In contrast, a homologous ChAdOx1 nCoV-19 boost led to a near doubling of the reciprocal ID50 within 7 to 10 days (P=0.09). At 1 month after the boost, an additional increase in neutralizing antibodies (to levels 1.6 to 1.7 times as high as the levels at 7 to 10 days) occurred in both groups, but the increase was not significant. We verified our results for neutralization of the original SARS-CoV-2 isolate from Sweden in another laboratory (Figure 1B).

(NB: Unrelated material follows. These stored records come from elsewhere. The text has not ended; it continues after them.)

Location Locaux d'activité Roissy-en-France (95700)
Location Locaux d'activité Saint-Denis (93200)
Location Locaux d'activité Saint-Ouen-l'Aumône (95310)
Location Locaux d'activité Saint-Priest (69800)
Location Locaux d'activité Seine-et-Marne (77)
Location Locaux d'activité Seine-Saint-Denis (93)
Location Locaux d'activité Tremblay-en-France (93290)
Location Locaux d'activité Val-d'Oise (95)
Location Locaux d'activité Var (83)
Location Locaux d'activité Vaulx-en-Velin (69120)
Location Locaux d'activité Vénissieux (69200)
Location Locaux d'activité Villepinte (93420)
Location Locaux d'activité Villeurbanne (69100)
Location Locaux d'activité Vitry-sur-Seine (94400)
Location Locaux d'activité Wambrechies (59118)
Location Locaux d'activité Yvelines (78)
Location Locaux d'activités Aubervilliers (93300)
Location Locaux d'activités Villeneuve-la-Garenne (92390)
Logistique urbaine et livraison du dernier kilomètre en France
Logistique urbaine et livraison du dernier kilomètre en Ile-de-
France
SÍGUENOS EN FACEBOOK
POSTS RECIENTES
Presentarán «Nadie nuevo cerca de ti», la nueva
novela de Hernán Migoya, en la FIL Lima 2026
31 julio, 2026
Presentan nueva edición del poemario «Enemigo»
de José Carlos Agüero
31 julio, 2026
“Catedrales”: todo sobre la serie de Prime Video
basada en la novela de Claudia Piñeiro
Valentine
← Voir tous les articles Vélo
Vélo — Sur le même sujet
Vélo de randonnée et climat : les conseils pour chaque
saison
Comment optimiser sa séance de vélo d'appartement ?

In addition, we found that an mRNA-1273 boost had induced antibodies that could neutralize the B.1.351 variant of SARS-CoV-2 (Figure 1B); however, a ChAdOx1 nCoV-19 boost did not induce potent neutralizing antibodies against this variant, a finding consistent with findings from a previous study.

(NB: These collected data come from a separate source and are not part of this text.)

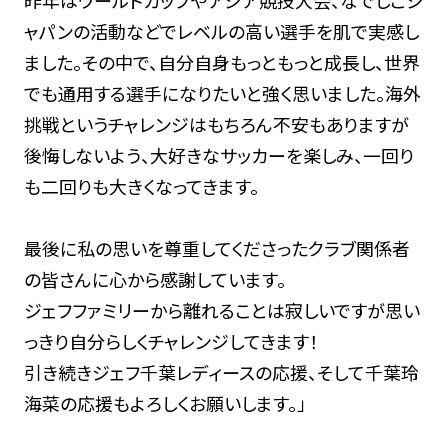
ャパンの活動などでレベルの高い選手を肌で実感し
ました。その中で、自分自身もっともっと成長し、世界
でも通用する選手になりたいと強く思いました。海外
挑戦というチャレンジはもちろん不安もありますが
後悔しないよう、大好きなサッカーを楽しみ、一回り
も二回りも大きくなってきます。
最後に私の思いを尊重してくださったクラブ関係者
の皆さんに心から感謝しています。
ジェフファミリーから離れることは寂しいですが思い
っきり自分らしくチャレンジしてきます！
引き続きジェフ千葉レディースの応援、そして千葉玲
海菜の応援もよろしくお願いします。」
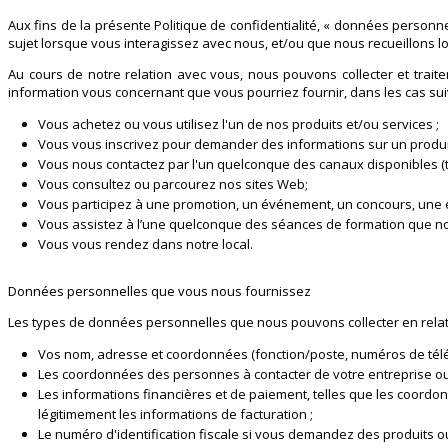
Aux fins de la présente Politique de confidentialité, « données personnel
sujet lorsque vous interagissez avec nous, et/ou que nous recueillons l
Au cours de notre relation avec vous, nous pouvons collecter et trai
information vous concernant que vous pourriez fournir, dans les cas sui
Vous achetez ou vous utilisez l'un de nos produits et/ou services ;
Vous vous inscrivez pour demander des informations sur un produit o
Vous nous contactez par l'un quelconque des canaux disponibles (tél
Vous consultez ou parcourez nos sites Web;
Vous participez à une promotion, un événement, un concours, une
Vous assistez à l’une quelconque des séances de formation que nous
Vous vous rendez dans notre local.
Données personnelles que vous nous fournissez
Les types de données personnelles que nous pouvons collecter en relatio
Vos nom, adresse et coordonnées (fonction/poste, numéros de télép
Les coordonnées des personnes à contacter de votre entreprise ou d
Les informations financières et de paiement, telles que les coordon
légitimement les informations de facturation ;
Le numéro d'identification fiscale si vous demandez des produits o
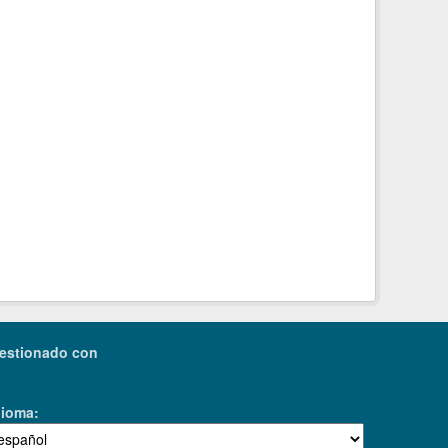
estionado con
dioma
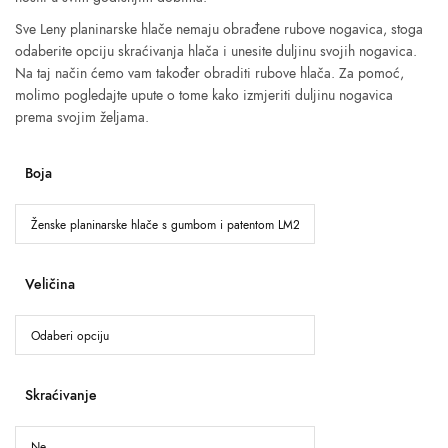
Sve Leny planinarske hlače nemaju obrađene rubove nogavica, stoga
odaberite opciju skraćivanja hlača i unesite duljinu svojih nogavica.
Na taj način ćemo vam također obraditi rubove hlača. Za pomoć,
molimo pogledajte upute o tome kako izmjeriti duljinu nogavica
prema svojim željama.
Boja
Veličina
Skraćivanje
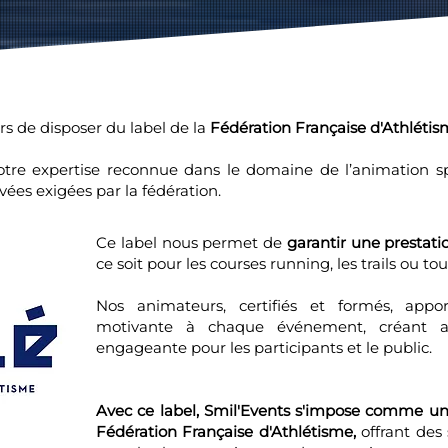
s de disposer du label de la
Fédération Française d'Athléti
notre expertise reconnue dans le domaine de l’animation 
vées exigées par la fédération.
Ce label nous permet de
garantir une prestati
ce soit pour les courses running, les trails ou t
Nos animateurs, certifiés et formés, ap
motivante à chaque événement, créant a
engageante pour les participants et le public.
Avec ce label, Smil'Events s'impose comme un 
Fédération Française d'Athlétisme,
offrant des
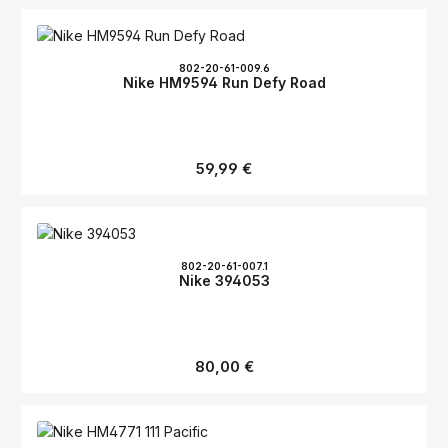
802-20-61-009.6
Nike HM9594 Run Defy Road
Regulärer Preis:
59,99 €
802-20-61-007.1
Nike 394053
Regulärer Preis:
80,00 €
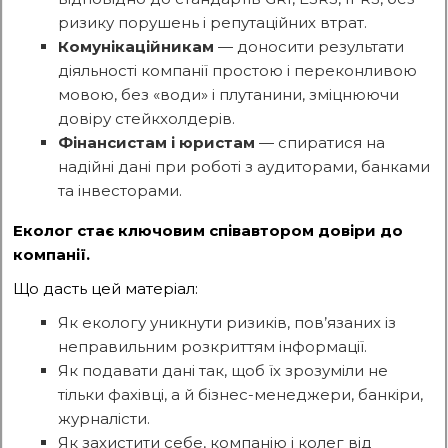
ризику порушень і репутаційних втрат.
Комунікаційникам
— доносити результати
діяльності компанії простою і переконливою
мовою, без «води» і плутанини, зміцнюючи
довіру стейкхолдерів.
Фінансистам і юристам
— спиратися на
надійні дані при роботі з аудиторами, банками
та інвесторами.
Еколог стає ключовим співавтором довіри до
компанії.
Що дасть цей матеріал:
Як екологу уникнути ризиків, пов’язаних із
неправильним розкриттям інформації.
Як подавати дані так, щоб їх зрозуміли не
тільки фахівці, а й бізнес-менеджери, банкіри,
журналісти.
Як захистити себе, компанію і колег від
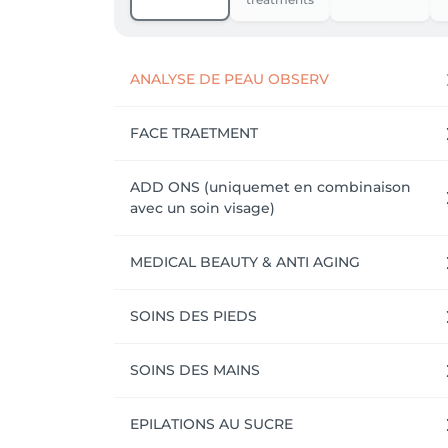
ANALYSE DE PEAU OBSERV
FACE TRAETMENT
ADD ONS (uniquemet en combinaison
avec un soin visage)
MEDICAL BEAUTY & ANTI AGING
SOINS DES PIEDS
SOINS DES MAINS
EPILATIONS AU SUCRE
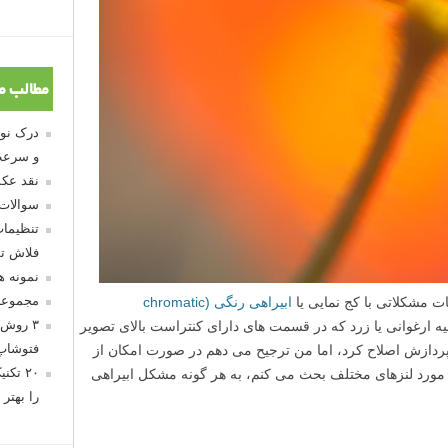
مطالب م
و سرعت
نقد عکس
سوالات
تنظیمات
فلاش تو
نمونه 
مجموعه
ات مشکلاتی با کج نمایی یا
ابیراهی رنگی (chromatic
۳ روش 
یه ارغوانی یا زرد که در قسمت های دارای کنتراست بالای تصویر
فتوشاپ
ردازش اصلاح کرد، اما من ترجیح می دهم در صورت امکان از
۲۰ تک
ر مورد لنزهای مختلف بحث می کنم، به هر گونه مشکل ابیراهی
را بهتر 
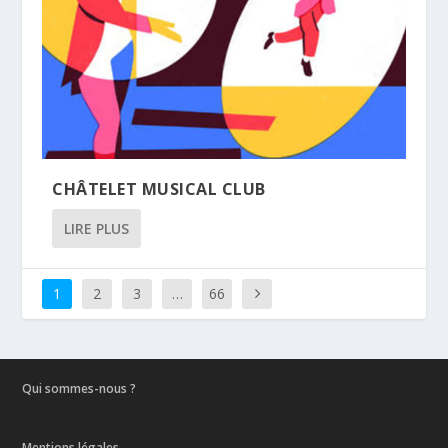
CHÂTELET MUSICAL CLUB
LIRE PLUS
1
2
3
…
66
Qui sommes-nous ?
Mentions légales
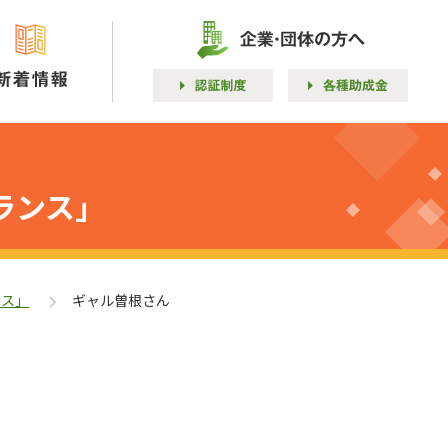
ランス」
ンス」
ギャル曽根さん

https://www.medrxiv.org/content/10.1101 ... 21258887v1
The results were compared to cohorts of healthcare workers or volunteers, who received homologous BNT162b2 or homologous ChAdOx1 nCoV-19 vaccination regimens, respectively. A striking increase of vaccine-induced SARS-CoV-2 neutralizing antibody activity was observed in 229 vaccinees that received a BNT162b2 boost 9 to 12 weeks after ChAdOx1 nCoV-19 prime.

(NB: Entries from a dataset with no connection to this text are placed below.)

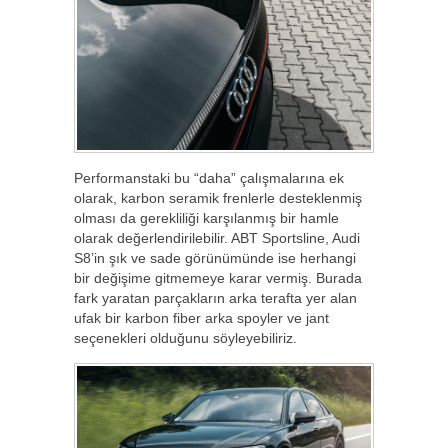
Performanstaki bu “daha” çalışmalarına ek
olarak, karbon seramik frenlerle desteklenmiş
olması da gerekliliği karşılanmış bir hamle
olarak değerlendirilebilir. ABT Sportsline, Audi
S8’in şık ve sade görünümünde ise herhangi
bir değişime gitmemeye karar vermiş. Burada
fark yaratan parçakların arka terafta yer alan
ufak bir karbon fiber arka spoyler ve jant
seçenekleri olduğunu söyleyebiliriz.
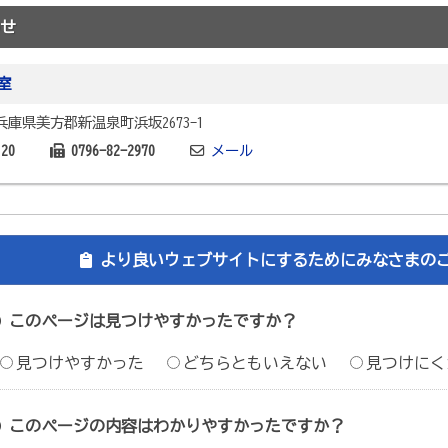
せ
室
3 兵庫県美方郡新温泉町浜坂2673-1
120
0796-82-2970
メール
より良いウェブサイトにするためにみなさまの
このページは見つけやすかったですか？
見つけやすかった
どちらともいえない
見つけにく
このページの内容はわかりやすかったですか？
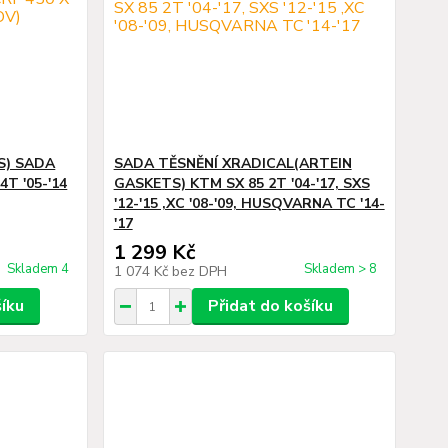
S) SADA
SADA TĚSNĚNÍ XRADICAL(ARTEIN
T '05-'14
GASKETS) KTM SX 85 2T '04-'17, SXS
'12-'15 ,XC '08-'09, HUSQVARNA TC '14-
'17
1 299 Kč
Skladem 4
Skladem > 8
1 074 Kč
bez DPH
šíku
Přidat do košíku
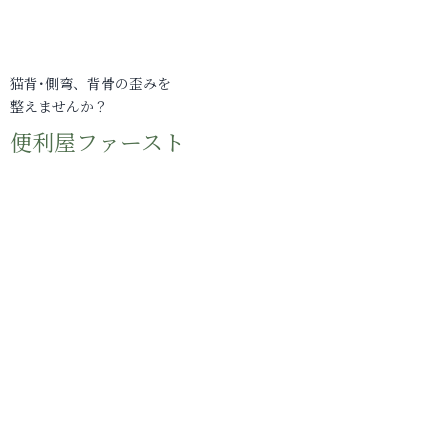
猫背･側弯、背骨の歪みを
整えませんか？
便利屋ファースト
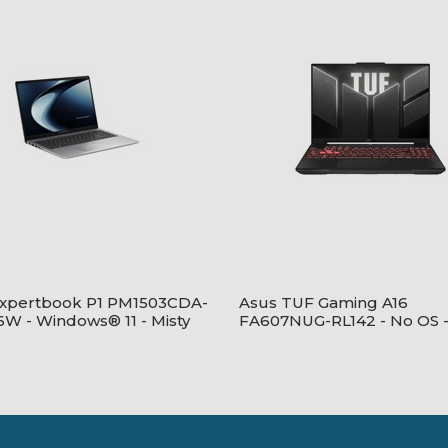
Expertbook P1 PM1503CDA-
Asus TUF Gaming A16
W - Windows® 11 - Misty
FA607NUG-RL142 - No OS 
Mecha Gray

In our cohort comprising over 480 individuals, the heterologous vaccination scheme induced significantly higher neutralizing antibody titers than homologous ChAdOx1 nCoV-19 and even than homologous BNT162b2 vaccination.
This proves that a single dose of a COVID-19 mRNA vaccine after ChAdOx1 nCoV-19 prime vaccination is sufficient to achieve high neutralizing antibody levels predicting immune protection from SARS-CoV-2 infection, and may even increase vaccine efficacy offering an alternative in a setting of vaccine shortage.